In their study, Kajihara et al. worked on the task of automatically designing a treatment plan from the findings included in the medical certificate written by the dentist. They developed an artificial intelligence system that inputs a document that describes the findings of the patient and outputs a list of problems that the patient has in the order of treatment priority. As findings are free-form descriptions in natural language, the method of feature extraction for machine learning is not obvious. Therefore, the researchers employed a natural language processing approach for feature extraction from text. They developed the following two subtasks to efficiently address the task of generating a treatment plan from clinical findings:

Step 1: List the problems

Step 2: Prioritize treatment

First, Step 1 summarized the findings and listed the orthodontic problems of each patient. Then, Step 2 ranked each problem listed in Step 1 in terms of treatment priority. Solving the above two subtasks, the system automatically created a treatment plan from the findings contained in the medical certificate. Dataset

Kajihara et al. employed 990 certificates written by dentists for the present experiment. According to the dataset, each patient had an average of 15.4 orthodontic problems. These 990 documents were randomly divided into 810 for training, 90 for validation, and 90 for evaluation.
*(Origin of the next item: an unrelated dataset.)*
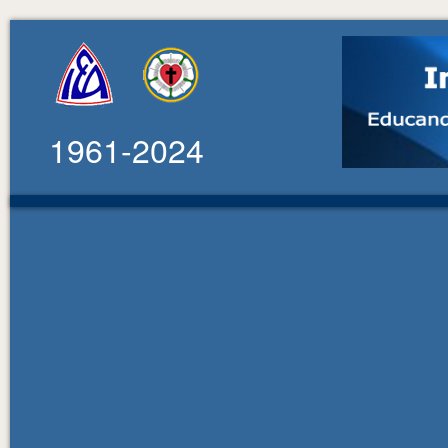
1961-2024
The researchers developed an NLP system that solved the two subtasks mentioned in the previous section using the dataset. Step 1 was regarded as a text generation task that generated a summary of findings. Compared to the millions to tens of millions of datasets commonly used in text generation tasks, such as machine translation and automatic summarization in natural language processing, their dataset of 990 documents was significantly smaller. Therefore, Kajihara et al. added an annotation (shown in Figure 7(c)) and tackled Step 1 as a multi-label classification problem. In this additional annotation, one dentist classified orthodontic problems into 423 classes. Each patient problem corresponded to one class.

Figure 7. Annotation of orthodontic problem classes to the medical certificate.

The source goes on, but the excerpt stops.